Kampar (Nadariau.com)- Perjuangan tenaga Ruang Tunggu Kelahiran (RTK) Kampar tak berhenti begitu saja, Kamis (12/7/2018). Aksi mereka berlanjut dengan cara memasang tenda di depan pagar gerbang masuk rumah dinas bupati Kampar, Jl. Prof. M. Yamin, S.H, Kec. Bangkinang Kota.

Meski belum membuahkan hasil di aksi pasang tenda yang sudah memasuki hari kedua Jum’at (13/7). Namun, mereka mengancam akan tetap menggelar aksi tersebut hingga tuntutan mereka terkabulkan.

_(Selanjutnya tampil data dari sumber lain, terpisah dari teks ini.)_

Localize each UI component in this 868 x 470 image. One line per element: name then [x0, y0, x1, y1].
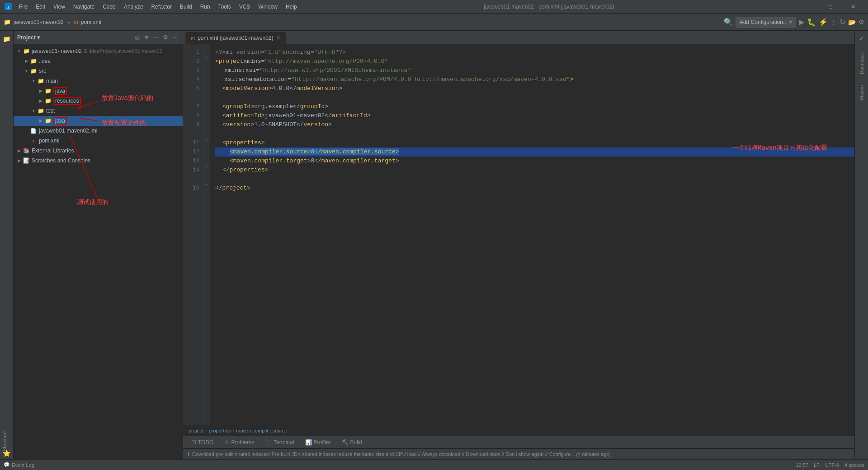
problems-label: Problems	[231, 439, 254, 446]
menu-edit[interactable]: Edit	[32, 2, 49, 11]
status-bar: 💬 Event Log 12:57 LF UTF-8 4 spaces	[0, 459, 868, 470]
tab-terminal[interactable]: ⬛ Terminal	[260, 438, 298, 447]
add-configuration-button[interactable]: Add Configuration... ▾	[736, 17, 796, 28]
tree-item-idea[interactable]: ▶ 📁 .idea	[14, 56, 183, 66]
toolbar-file-icon: m	[74, 19, 78, 25]
sync-icon[interactable]: ↻	[840, 18, 845, 26]
pom-file-icon: m	[30, 137, 37, 144]
right-panel-tabs: Database Maven	[857, 45, 866, 459]
profiler-label: Profiler	[314, 439, 331, 446]
code-line-7: <groupId>org.example</groupId>	[215, 102, 854, 111]
minimize-panel-icon[interactable]: ─	[171, 33, 179, 42]
menu-bar: File Edit View Navigate Code Analyze Ref…	[15, 2, 301, 11]
status-line-sep[interactable]: LF	[814, 462, 820, 468]
collapse-icon[interactable]: ≡	[142, 33, 151, 42]
code-line-9: <version>1.0-SNAPSHOT</version>	[215, 120, 854, 129]
tab-todo[interactable]: ☑ TODO	[187, 438, 218, 447]
tree-item-resources[interactable]: ▶ 📁 resources	[14, 96, 183, 106]
tab-close-button[interactable]: ✕	[276, 35, 280, 41]
event-log-label: Event Log	[12, 462, 34, 468]
tab-build[interactable]: 🔨 Build	[337, 438, 367, 447]
tree-item-test[interactable]: ▾ 📁 test	[14, 106, 183, 116]
breadcrumb-compiler-source[interactable]: maven.compiler.source	[236, 428, 287, 433]
expand-icon[interactable]: ⋯	[152, 33, 160, 42]
code-line-10	[215, 129, 854, 138]
menu-navigate[interactable]: Navigate	[70, 2, 98, 11]
app-icon: J	[5, 3, 12, 10]
code-line-2: <project xmlns="http://maven.apache.org/…	[215, 57, 854, 66]
arrow-idea: ▶	[23, 57, 30, 65]
breadcrumb-project[interactable]: project	[189, 428, 203, 433]
sidebar-structure-label[interactable]: Structure	[1, 436, 8, 447]
arrow-root: ▾	[15, 47, 23, 55]
right-sidebar: ✓ Database Maven	[854, 31, 868, 459]
window-title: javaweb01-maven02 - pom.xml (javaweb01-m…	[301, 4, 797, 10]
test-java-highlight-box: java	[53, 117, 67, 125]
sidebar-project-icon[interactable]: 📁	[1, 33, 13, 45]
locate-icon[interactable]: ◎	[133, 33, 141, 42]
tree-item-main[interactable]: ▾ 📁 main	[14, 76, 183, 86]
arrow-scratches: ▶	[15, 157, 23, 164]
tree-item-test-java[interactable]: ▶ 📁 java	[14, 116, 183, 126]
tab-label: pom.xml (javaweb01-maven02)	[198, 35, 273, 41]
tree-item-scratches[interactable]: ▶ 📝 Scratches and Consoles	[14, 156, 183, 166]
tree-item-iml[interactable]: ▶ 📄 javaweb01-maven02.iml	[14, 126, 183, 136]
maximize-button[interactable]: □	[820, 0, 841, 14]
tree-path-root: E:/ideaProject/javaweb01-maven02	[84, 48, 162, 54]
tab-profiler[interactable]: 📊 Profiler	[301, 438, 335, 447]
menu-code[interactable]: Code	[99, 2, 119, 11]
close-button[interactable]: ✕	[843, 0, 863, 14]
menu-window[interactable]: Window	[255, 2, 281, 11]
code-line-4: xsi:schemaLocation="http://maven.apache.…	[215, 75, 854, 84]
status-encoding[interactable]: UTF-8	[825, 462, 839, 468]
coverage-icon[interactable]: ⚡	[819, 18, 828, 26]
gear-icon[interactable]: ⚙	[161, 33, 170, 42]
code-line-15	[215, 175, 854, 184]
settings-icon[interactable]: ⚙	[859, 19, 864, 26]
toolbar-file-name: pom.xml	[81, 19, 101, 25]
tab-problems[interactable]: ⚠ Problems	[220, 438, 259, 447]
debug-icon[interactable]: 🐛	[807, 18, 816, 26]
dropdown-icon: ▾	[789, 19, 792, 25]
toolbar: 📁 javaweb01-maven02 ▸ m pom.xml 🔍 Add Co…	[0, 14, 868, 31]
menu-vcs[interactable]: VCS	[236, 2, 254, 11]
todo-label: TODO	[198, 439, 213, 446]
status-indent[interactable]: 4 spaces	[844, 462, 864, 468]
tree-item-src[interactable]: ▾ 📁 src	[14, 66, 183, 76]
menu-refactor[interactable]: Refactor	[148, 2, 175, 11]
arrow-test-java: ▶	[37, 117, 44, 124]
menu-tools[interactable]: Tools	[215, 2, 235, 11]
tree-item-ext-lib[interactable]: ▶ 📚 External Libraries	[14, 146, 183, 156]
code-line-14: </properties>	[215, 166, 854, 175]
run-icon[interactable]: ▶	[799, 18, 804, 26]
tree-item-pom[interactable]: ▶ m pom.xml	[14, 136, 183, 146]
menu-help[interactable]: Help	[282, 2, 301, 11]
menu-build[interactable]: Build	[176, 2, 196, 11]
arrow-ext: ▶	[15, 147, 23, 154]
title-bar: J File Edit View Navigate Code Analyze R…	[0, 0, 868, 14]
tab-pom-xml[interactable]: m pom.xml (javaweb01-maven02) ✕	[185, 32, 286, 44]
menu-file[interactable]: File	[15, 2, 31, 11]
arrow-test: ▾	[30, 107, 37, 114]
tree-item-root[interactable]: ▾ 📁 javaweb01-maven02 E:/ideaProject/jav…	[14, 46, 183, 56]
files-icon[interactable]: 📂	[848, 19, 856, 26]
code-line-6	[215, 93, 854, 102]
menu-run[interactable]: Run	[197, 2, 214, 11]
terminal-icon: ⬛	[265, 439, 272, 446]
breadcrumb-properties[interactable]: properties	[209, 428, 231, 433]
tree-item-java[interactable]: ▶ 📁 java	[14, 86, 183, 96]
menu-analyze[interactable]: Analyze	[120, 2, 147, 11]
test-java-icon: 📁	[44, 117, 52, 124]
tab-xml-icon: m	[191, 35, 195, 41]
toolbar-search-icon[interactable]: 🔍	[724, 18, 733, 26]
status-event-log[interactable]: 💬 Event Log	[4, 462, 34, 468]
notif-icon: ℹ	[188, 451, 189, 457]
more-icon[interactable]: ⋮	[830, 19, 837, 26]
scratches-icon: 📝	[23, 157, 30, 164]
menu-view[interactable]: View	[50, 2, 69, 11]
right-panel-maven[interactable]: Maven	[857, 81, 866, 104]
minimize-button[interactable]: ─	[797, 0, 818, 14]
right-panel-database[interactable]: Database	[857, 49, 866, 78]
tree-label-test-java: java	[55, 118, 65, 124]
code-content[interactable]: <?xml version="1.0" encoding="UTF-8"?> <…	[210, 44, 854, 425]
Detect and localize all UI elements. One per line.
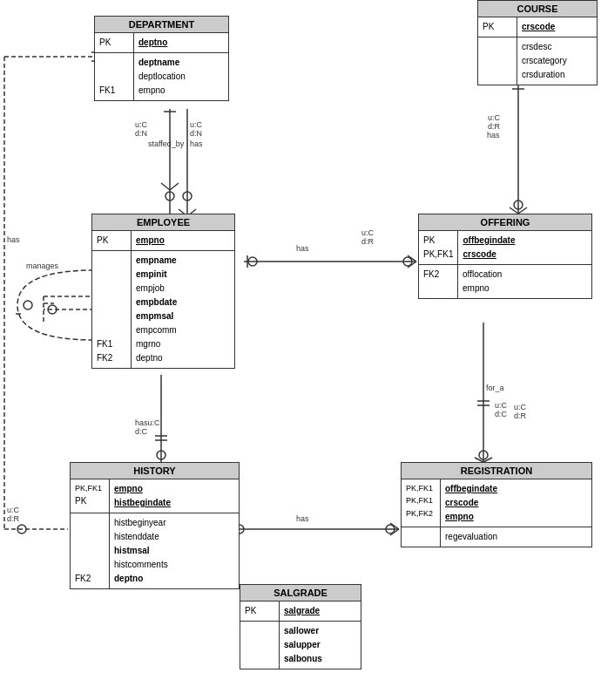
svg-point-11 (24, 301, 32, 309)
department-keys: PK (95, 33, 134, 52)
svg-line-37 (390, 523, 399, 529)
reg-regevaluation: regevaluation (445, 530, 497, 544)
dept-deptlocation: deptlocation (138, 70, 186, 84)
off-offbegindate: offbegindate (463, 234, 515, 248)
off-pk-label: PK (423, 234, 453, 248)
course-crscode: crscode (522, 20, 555, 34)
off-crscode: crscode (463, 248, 515, 262)
history-fields2: histbeginyear histenddate histmsal histc… (110, 513, 172, 588)
registration-fields2: regevaluation (441, 527, 502, 547)
employee-entity: EMPLOYEE PK empno FK1 FK2 empname (91, 214, 235, 369)
dept-pk-label: PK (99, 36, 129, 50)
course-keys2 (478, 37, 517, 85)
sal-salbonus: salbonus (284, 652, 322, 666)
sal-pk-label: PK (245, 604, 274, 618)
has-emp-offering-label: has (296, 244, 309, 253)
emp-empbdate: empbdate (136, 296, 177, 309)
offering-entity: OFFERING PK PK,FK1 offbegindate crscode … (418, 214, 592, 299)
dept-fields2: deptname deptlocation empno (134, 53, 190, 100)
svg-point-7 (183, 192, 192, 200)
uc-dn-dept-label: u:Cd:N (135, 120, 147, 138)
has-hist-reg-label: has (296, 514, 309, 523)
svg-line-21 (408, 255, 416, 262)
course-keys: PK (478, 17, 517, 37)
reg-empno: empno (445, 510, 497, 524)
reg-pkfk1a-label: PK,FK1 (406, 482, 436, 494)
hist-empno: empno (114, 482, 171, 496)
registration-keys2 (402, 527, 441, 547)
history-entity: HISTORY PK,FK1 PK empno histbegindate FK… (70, 462, 240, 589)
hist-histcomments: histcomments (114, 558, 168, 572)
emp-empcomm: empcomm (136, 323, 177, 337)
registration-fields: offbegindate crscode empno (441, 479, 502, 527)
off-fk2-label: FK2 (423, 268, 453, 282)
offering-fields: offbegindate crscode (458, 231, 519, 264)
svg-line-38 (390, 529, 399, 535)
history-keys2: FK2 (71, 513, 110, 588)
emp-pk-label: PK (97, 234, 126, 248)
er-diagram: staffed_by has u:Cd:N u:Cd:N has u:Cd:R … (0, 0, 601, 700)
sal-sallower: sallower (284, 624, 322, 638)
salgrade-keys2 (240, 622, 280, 669)
hist-pkfk1-label: PK,FK1 (75, 482, 105, 494)
course-fields2: crsdesc crscategory crsduration (517, 37, 571, 85)
dept-keys2: FK1 (95, 53, 134, 100)
department-title: DEPARTMENT (95, 17, 228, 33)
salgrade-title: SALGRADE (240, 585, 361, 601)
has-dept-label: has (190, 139, 203, 148)
svg-point-49 (48, 305, 57, 314)
offering-fields2: offlocation empno (458, 265, 506, 298)
off-offlocation: offlocation (463, 268, 502, 282)
hist-pk-label: PK (75, 494, 105, 508)
history-keys: PK,FK1 PK (71, 479, 110, 513)
reg-crscode: crscode (445, 496, 497, 510)
employee-fields: empno (132, 231, 169, 250)
emp-deptno: deptno (136, 351, 177, 365)
course-fields: crscode (517, 17, 559, 37)
hist-fk2-label: FK2 (75, 572, 105, 586)
staffed-by-label: staffed_by (148, 139, 184, 148)
department-fields: deptno (134, 33, 172, 52)
svg-point-23 (403, 257, 412, 266)
sal-salgrade: salgrade (284, 604, 320, 618)
dept-fk1-label: FK1 (99, 84, 129, 98)
has-left-label: has (7, 235, 20, 244)
emp-keys2: FK1 FK2 (92, 251, 132, 368)
uc-dc-reg-label: u:Cd:C (495, 401, 507, 418)
uc-dr-offering-label: u:Cd:R (361, 228, 374, 246)
uc-label2: u:Cd:N (190, 120, 202, 138)
offering-keys: PK PK,FK1 (419, 231, 458, 264)
hasu-c-label: hasu:Cd:C (135, 418, 160, 436)
dept-empno: empno (138, 84, 186, 98)
emp-fields2: empname empinit empjob empbdate empmsal … (132, 251, 181, 368)
hist-histenddate: histenddate (114, 530, 168, 544)
svg-line-22 (408, 262, 416, 268)
uc-dr-reg-label2: u:Cd:R (514, 403, 526, 420)
hist-histbeginyear: histbeginyear (114, 516, 168, 530)
svg-point-45 (17, 525, 26, 533)
course-pk-label: PK (483, 20, 512, 34)
svg-line-27 (510, 207, 518, 214)
svg-point-25 (514, 200, 523, 209)
emp-fk1-label: FK1 (97, 337, 126, 351)
registration-keys: PK,FK1 PK,FK1 PK,FK2 (402, 479, 441, 527)
uc-label-left: u:Cd:R (7, 506, 19, 523)
reg-pkfk2-label: PK,FK2 (406, 507, 436, 520)
svg-point-19 (248, 257, 257, 266)
registration-title: REGISTRATION (402, 463, 591, 479)
hist-histbegindate: histbegindate (114, 496, 171, 510)
emp-empinit: empinit (136, 268, 177, 282)
course-crsdesc: crsdesc (522, 40, 567, 54)
hist-deptno: deptno (114, 572, 168, 586)
svg-point-17 (157, 451, 165, 459)
manages-label: manages (26, 262, 58, 270)
course-title: COURSE (478, 1, 597, 17)
emp-empname: empname (136, 254, 177, 268)
employee-title: EMPLOYEE (92, 214, 234, 231)
hist-histmsal: histmsal (114, 544, 168, 558)
off-empno: empno (463, 282, 502, 296)
reg-pkfk1b-label: PK,FK1 (406, 494, 436, 506)
department-entity: DEPARTMENT PK deptno FK1 deptname deptlo… (94, 16, 229, 101)
course-crsduration: crsduration (522, 68, 567, 82)
off-pkfk1-label: PK,FK1 (423, 248, 453, 262)
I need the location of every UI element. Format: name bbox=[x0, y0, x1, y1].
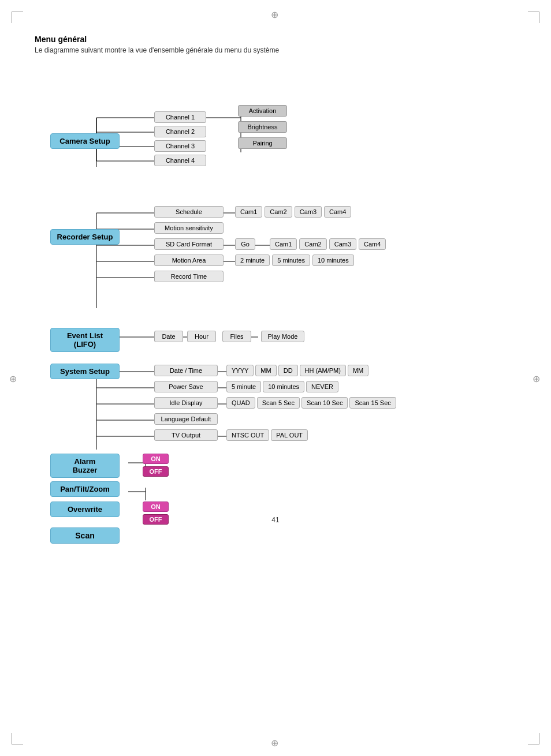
record-time-box: Record Time bbox=[154, 271, 224, 282]
motion-area-box: Motion Area bbox=[154, 255, 224, 266]
alarm-off-box: OFF bbox=[143, 466, 169, 477]
alarm-buzzer-box: Alarm Buzzer bbox=[50, 454, 120, 478]
page-number: 41 bbox=[35, 516, 516, 524]
channel-1-box: Channel 1 bbox=[154, 111, 206, 123]
sd-cam3: Cam3 bbox=[329, 238, 356, 250]
hour-box: Hour bbox=[187, 331, 216, 342]
motion-2min: 2 minute bbox=[235, 255, 270, 266]
channel-3-box: Channel 3 bbox=[154, 140, 206, 152]
pan-tilt-zoom-box: Pan/Tilt/Zoom bbox=[50, 481, 120, 497]
tv-output-options-row: NTSC OUT PAL OUT bbox=[226, 429, 308, 441]
play-mode-box: Play Mode bbox=[261, 331, 304, 342]
sdcard-cam-row: Cam1 Cam2 Cam3 Cam4 bbox=[270, 238, 386, 250]
brightness-box: Brightness bbox=[238, 121, 287, 133]
idle-display-box: Idle Display bbox=[154, 397, 218, 409]
date-time-box: Date / Time bbox=[154, 365, 218, 376]
page-subtitle: Le diagramme suivant montre la vue d'ens… bbox=[35, 46, 516, 54]
sd-cam2: Cam2 bbox=[299, 238, 326, 250]
camera-setup-box: Camera Setup bbox=[50, 133, 120, 149]
sched-cam2: Cam2 bbox=[265, 206, 292, 218]
tv-output-box: TV Output bbox=[154, 429, 218, 441]
id-scan15: Scan 15 Sec bbox=[349, 397, 396, 409]
ps-10min: 10 minutes bbox=[263, 381, 304, 392]
motion-10min: 10 minutes bbox=[312, 255, 354, 266]
id-scan5: Scan 5 Sec bbox=[257, 397, 300, 409]
idle-display-options-row: QUAD Scan 5 Sec Scan 10 Sec Scan 15 Sec bbox=[226, 397, 396, 409]
motion-area-options-row: 2 minute 5 minutes 10 minutes bbox=[235, 255, 354, 266]
dt-mm2: MM bbox=[348, 365, 368, 376]
event-list-box: Event List (LIFO) bbox=[50, 328, 120, 352]
power-save-options-row: 5 minute 10 minutes NEVER bbox=[226, 381, 338, 392]
alarm-buzzer-label: Alarm Buzzer bbox=[73, 457, 98, 474]
sd-cam4: Cam4 bbox=[359, 238, 386, 250]
files-box: Files bbox=[222, 331, 251, 342]
id-quad: QUAD bbox=[226, 397, 255, 409]
page-title: Menu général bbox=[35, 35, 516, 44]
sched-cam4: Cam4 bbox=[324, 206, 351, 218]
menu-diagram: Camera Setup Channel 1 Channel 2 Channel… bbox=[39, 66, 512, 504]
motion-sensitivity-box: Motion sensitivity bbox=[154, 222, 224, 234]
dt-dd: DD bbox=[278, 365, 298, 376]
schedule-box: Schedule bbox=[154, 206, 224, 218]
sched-cam1: Cam1 bbox=[235, 206, 262, 218]
sched-cam3: Cam3 bbox=[295, 206, 322, 218]
pairing-box: Pairing bbox=[238, 137, 287, 149]
scan-box: Scan bbox=[50, 527, 120, 544]
sd-cam1: Cam1 bbox=[270, 238, 297, 250]
dt-mm1: MM bbox=[255, 365, 276, 376]
activation-box: Activation bbox=[238, 105, 287, 117]
power-save-box: Power Save bbox=[154, 381, 218, 392]
datetime-options-row: YYYY MM DD HH (AM/PM) MM bbox=[226, 365, 368, 376]
tv-pal: PAL OUT bbox=[271, 429, 308, 441]
channel-2-box: Channel 2 bbox=[154, 126, 206, 137]
tv-ntsc: NTSC OUT bbox=[226, 429, 269, 441]
motion-5min: 5 minutes bbox=[272, 255, 310, 266]
sd-card-format-box: SD Card Format bbox=[154, 238, 224, 250]
overwrite-off-box: OFF bbox=[143, 514, 169, 525]
dt-yyyy: YYYY bbox=[226, 365, 254, 376]
system-setup-box: System Setup bbox=[50, 364, 120, 379]
dt-hh: HH (AM/PM) bbox=[300, 365, 346, 376]
overwrite-on-box: ON bbox=[143, 501, 169, 512]
ps-5min: 5 minute bbox=[226, 381, 261, 392]
alarm-on-box: ON bbox=[143, 454, 169, 464]
language-default-box: Language Default bbox=[154, 413, 218, 425]
event-list-label: Event List (LIFO) bbox=[67, 331, 103, 349]
channel-4-box: Channel 4 bbox=[154, 155, 206, 166]
schedule-cam-row: Cam1 Cam2 Cam3 Cam4 bbox=[235, 206, 351, 218]
overwrite-box: Overwrite bbox=[50, 501, 120, 517]
id-scan10: Scan 10 Sec bbox=[301, 397, 348, 409]
go-box: Go bbox=[235, 238, 255, 250]
ps-never: NEVER bbox=[306, 381, 338, 392]
recorder-setup-box: Recorder Setup bbox=[50, 229, 120, 245]
date-box: Date bbox=[154, 331, 183, 342]
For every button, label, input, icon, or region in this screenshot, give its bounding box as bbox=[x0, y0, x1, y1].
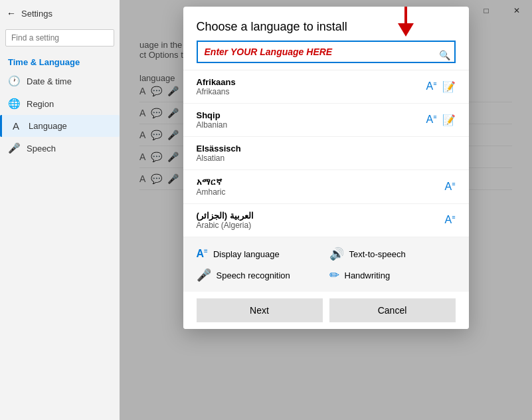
option-display-language[interactable]: A≡ Display language bbox=[197, 247, 323, 261]
lang-names-amharic: አማርኛ Amharic bbox=[197, 177, 445, 197]
sidebar-item-language-label: Language bbox=[29, 121, 67, 131]
lang-icons-arabic-algeria: A≡ bbox=[445, 214, 456, 226]
sidebar-item-region[interactable]: 🌐 Region bbox=[0, 92, 120, 115]
main-area: – □ ✕ uage in the list that ct Options t… bbox=[120, 0, 532, 420]
svg-marker-1 bbox=[398, 23, 414, 37]
lang-icons-afrikaans: A≡ 📝 bbox=[426, 80, 456, 93]
display-language-icon: A≡ bbox=[197, 247, 208, 260]
red-arrow-container bbox=[396, 7, 416, 37]
find-setting-input[interactable] bbox=[5, 29, 114, 47]
option-text-to-speech[interactable]: 🔊 Text-to-speech bbox=[329, 247, 456, 261]
lang-english-afrikaans: Afrikaans bbox=[197, 87, 426, 96]
lang-english-arabic-algeria: Arabic (Algeria) bbox=[197, 221, 445, 230]
cancel-button[interactable]: Cancel bbox=[329, 298, 456, 322]
lang-native-afrikaans: Afrikaans bbox=[197, 77, 426, 87]
language-search-input[interactable] bbox=[197, 41, 456, 63]
lang-icons-amharic: A≡ bbox=[445, 181, 456, 193]
sidebar-item-speech[interactable]: 🎤 Speech bbox=[0, 137, 120, 159]
lang-item-afrikaans[interactable]: Afrikaans Afrikaans A≡ 📝 bbox=[183, 70, 469, 104]
lang-native-albanian: Shqip bbox=[197, 110, 426, 120]
lang-english-amharic: Amharic bbox=[197, 187, 445, 197]
modal-overlay: Choose a language to install 🔍 Afrikaans… bbox=[120, 0, 532, 420]
option-speech-recognition[interactable]: 🎤 Speech recognition bbox=[197, 268, 323, 282]
lang-native-amharic: አማርኛ bbox=[197, 177, 445, 187]
sidebar-title: Settings bbox=[21, 9, 52, 19]
lang-native-alsatian: Elsässisch bbox=[197, 144, 456, 154]
lang-font-icon-afrikaans: A≡ bbox=[426, 80, 437, 93]
sidebar-section-label: Time & Language bbox=[0, 53, 120, 70]
sidebar-item-language[interactable]: A Language bbox=[0, 115, 120, 137]
modal-title: Choose a language to install bbox=[183, 7, 469, 41]
language-list: Afrikaans Afrikaans A≡ 📝 Shqip Albanian bbox=[183, 70, 469, 237]
lang-native-arabic-algeria: العربية (الجزائر) bbox=[197, 211, 445, 221]
lang-english-albanian: Albanian bbox=[197, 120, 426, 130]
sidebar-item-speech-label: Speech bbox=[27, 144, 56, 154]
sidebar-item-date-time-label: Date & time bbox=[27, 76, 72, 86]
text-to-speech-icon: 🔊 bbox=[329, 247, 344, 261]
region-icon: 🌐 bbox=[8, 98, 20, 110]
speech-icon: 🎤 bbox=[8, 142, 20, 154]
red-arrow-icon bbox=[396, 7, 416, 37]
sidebar-header: ← Settings bbox=[0, 0, 120, 27]
next-button[interactable]: Next bbox=[197, 298, 323, 322]
lang-item-amharic[interactable]: አማርኛ Amharic A≡ bbox=[183, 170, 469, 204]
modal-search-icon: 🔍 bbox=[439, 50, 450, 60]
option-speech-recognition-label: Speech recognition bbox=[217, 270, 290, 280]
modal-footer: Next Cancel bbox=[183, 292, 469, 329]
back-icon[interactable]: ← bbox=[7, 8, 16, 19]
sidebar-item-date-time[interactable]: 🕐 Date & time bbox=[0, 70, 120, 92]
lang-names-arabic-algeria: العربية (الجزائر) Arabic (Algeria) bbox=[197, 211, 445, 230]
lang-item-albanian[interactable]: Shqip Albanian A≡ 📝 bbox=[183, 104, 469, 137]
option-handwriting[interactable]: ✏ Handwriting bbox=[329, 268, 456, 282]
lang-names-afrikaans: Afrikaans Afrikaans bbox=[197, 77, 426, 96]
language-icon: A bbox=[10, 120, 22, 132]
lang-font-icon-amharic: A≡ bbox=[445, 181, 456, 193]
lang-item-arabic-algeria[interactable]: العربية (الجزائر) Arabic (Algeria) A≡ bbox=[183, 204, 469, 237]
modal-options: A≡ Display language 🔊 Text-to-speech 🎤 S… bbox=[183, 237, 469, 292]
language-install-modal: Choose a language to install 🔍 Afrikaans… bbox=[183, 7, 469, 329]
lang-icons-albanian: A≡ 📝 bbox=[426, 114, 456, 126]
lang-handwriting-icon-afrikaans: 📝 bbox=[442, 80, 456, 93]
handwriting-icon: ✏ bbox=[329, 268, 339, 282]
sidebar: ← Settings Time & Language 🕐 Date & time… bbox=[0, 0, 120, 420]
modal-title-area: Choose a language to install bbox=[183, 7, 469, 41]
date-time-icon: 🕐 bbox=[8, 75, 20, 87]
option-display-language-label: Display language bbox=[213, 249, 280, 259]
modal-search-row: 🔍 bbox=[183, 41, 469, 70]
lang-names-albanian: Shqip Albanian bbox=[197, 110, 426, 130]
lang-english-alsatian: Alsatian bbox=[197, 154, 456, 163]
speech-recognition-icon: 🎤 bbox=[197, 268, 211, 282]
lang-item-alsatian[interactable]: Elsässisch Alsatian bbox=[183, 137, 469, 170]
sidebar-search-container bbox=[5, 29, 114, 47]
lang-names-alsatian: Elsässisch Alsatian bbox=[197, 144, 456, 163]
option-handwriting-label: Handwriting bbox=[345, 270, 391, 280]
lang-font-icon-arabic-algeria: A≡ bbox=[445, 214, 456, 226]
lang-handwriting-icon-albanian: 📝 bbox=[442, 114, 456, 126]
sidebar-item-region-label: Region bbox=[27, 99, 54, 109]
option-text-to-speech-label: Text-to-speech bbox=[349, 249, 406, 259]
lang-font-icon-albanian: A≡ bbox=[426, 114, 437, 126]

Tuntutan yang mereka bawa masih tetap sama dari aksi-aksi yang dilakukan sebelumnya, yakni meminta Bupati Kampar, agar merealisasikan janji perpanjangan SK RTK Kampar. Selain itu, masa juga meminta untuk dibayarkan transport ( honor transport) selama mereka bekerja.

Tidak hanya itu saja, mereka juga berpesan kepada bupati Kampar supaya tidak membiarkan RTK jadi pengangguran.

Buktikan janji bapak, bahwa bapak mengurangi pengangguran, tulisnya di secarik kertas yang merupakan atribut aksi.

Kita bekerja dari April 2017. Namun, semenjak Januari 2018 hingga hari ini tidak dibayarkan gaji.

Koordinator Lapangan, Ryan Septrianto mengungkapkan kekecewaannya terhadap pihak pemerintah daerah Kampar. Menurutnya tanggung jawab pemerintah daerah sangat penting terkait persoalan RTK itu.

“Saya kecewa, sebab hingga kini tenaga RTK belum juga diberi kejelasan oleh bupati Kampar,” ucap Ryan, Sekjend GPPI Kampar itu Jum’at (13/7/2018).

Baginya, kesejahteraan masyarakat Kampar adalah hal yang paling utama yang harus diperhatikan pemerintah daerah.

Kita berharap agar secepatnya pemerintah menyelesaikan persoalan ini, karena pengabdian RTK pun juga untuk Kampar sepenuhnya, tangkas Ryan.